A weakly typed interpreted programming language. (A huge thanks to Jorge Prendes for putting the webassembly based demo together!).

Table of Contents

  1. About
  2. How does it work?
  3. Basic types
  4. Arrays
  5. Maps
  6. Lists
  7. List ^ and ^^ operators
  8. Pattern matcher
  9. Anonymous objects
  10. Pods (rudimentary objects)
  11. Control flow
  12. Functions
  13. Program I/O
  14. Random number generation
  15. Interoperability with the operating system

About

Arrow is a weakly typed interpreted programming language with a primary aim of being a syntactic testbed in the design and implementation of an interpretor. A core goal has been to reimplement an interpretor for JASL, the original version of which became overly complex and bloated and therefore, put simply, too crap to properly maintain.

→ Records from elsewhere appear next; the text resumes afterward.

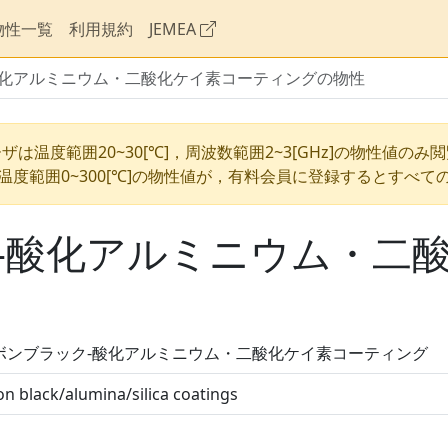
物性一覧
利用規約
JEMEA
酸化アルミニウム・二酸化ケイ素コーティングの物性
ザは温度範囲20~30[℃]，周波数範囲2~3[GHz]の物性値のみ
温度範囲0~300[℃]の物性値が，有料会員に登録するとすべて
-酸化アルミニウム・二
ボンブラック-酸化アルミニウム・二酸化ケイ素コーティング
n black/alumina/silica coatings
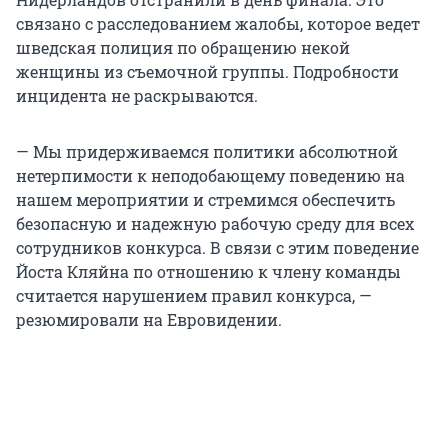
связано с расследованием жалобы, которое ведет
шведская полиция по обращению некой
женщины из съемочной группы. Подробности
инцидента не раскрываются.
— Мы придерживаемся политики абсолютной
нетерпимости к неподобающему поведению на
нашем мероприятии и стремимся обеспечить
безопасную и надежную рабочую среду для всех
сотрудников конкурса. В связи с этим поведение
Йоста Кляйна по отношению к члену команды
считается нарушением правил конкурса, —
резюмировали на Евровидении.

The implementation here is designed from the ground up to:

  • be a little less crap <--- the main thing!
  • more extensible and maintainable
  • be a fun way to learn about parsers
  • have a minimal number of dependencies (besides C++17)
  • faster
  • more powerful
  • more flexible

The result is a far nicer syntax that does away with much of the syntactic sugar of JASL (like having to use the call keyword to call a function) and (I hope) permits a more 'natural' and less constrained style of programming.

How does it work ('in a nutshell')?

Briefly, by doing depth first evaluation of an AST.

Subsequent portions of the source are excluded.